=== Begin Enclosure ===
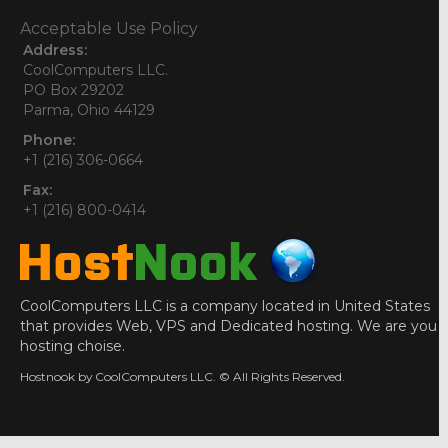
Acceptable Use Policy
Address:
CoolComputers LLC.
PO Box 29202
Parma, Ohio 44129
Phone:
+1 (216) 306-0664
Fax:
+1 (216) 800-0414
CoolComputers LLC is a company located in United States
that provides Web, VPS and Dedicated hosting. We are you
hosting choise.
Hostnook by CoolComputers LLC. © All Rights Reserved.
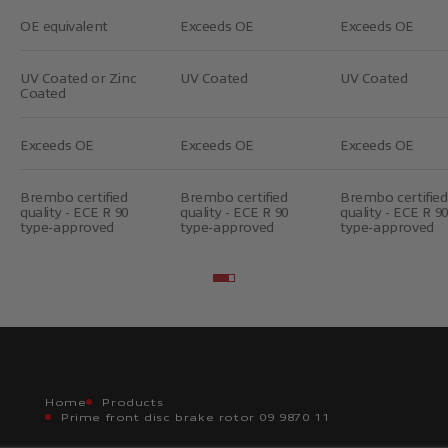
OE equivalent
Exceeds OE
Exceeds OE
UV Coated or Zinc
UV Coated
UV Coated
Coated
Exceeds OE
Exceeds OE
Exceeds OE
Brembo certified
Brembo certified
Brembo certified
quality - ECE R 90
quality - ECE R 90
quality - ECE R 90
type-approved
type-approved
type-approved
Go to item 2
Go to item 3
Home
Products
Prime front disc brake rotor 09 9870 11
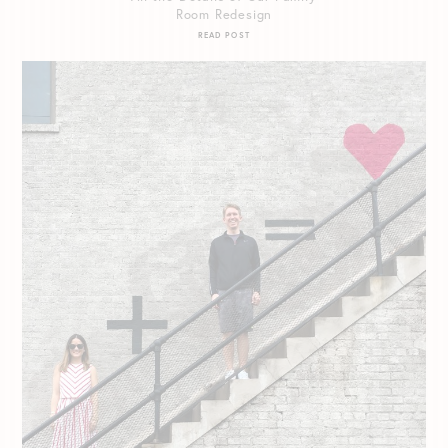
Room Redesign
READ POST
=== End Enclosure ===
→ **Exercise details**
Each entry above is to be written out exactly. The pictures stay out.

→ **Answer to this exercise**
Acceptable Use Policy
Address:
CoolComputers LLC.
PO Box 29202
Parma, Ohio 44129
Phone:
+1 (216) 306-0664
Fax:
+1 (216) 800-0414
CoolComputers LLC is a company located in United States
that provides Web, VPS and Dedicated hosting. We are you
hosting choise.
Hostnook by CoolComputers LLC. © All Rights Reserved.
OE equivalent
Exceeds OE
Exceeds OE
UV Coated or Zinc
UV Coated
UV Coated
Coated
Exceeds OE
Exceeds OE
Exceeds OE
Brembo certified
Brembo certified
Brembo certified
quality - ECE R 90
quality - ECE R 90
quality - ECE R 90
type-approved
type-approved
type-approved
Go to item 2
Go to item 3
Home
Products
Prime front disc brake rotor 09 9870 11
Room Redesign
READ POST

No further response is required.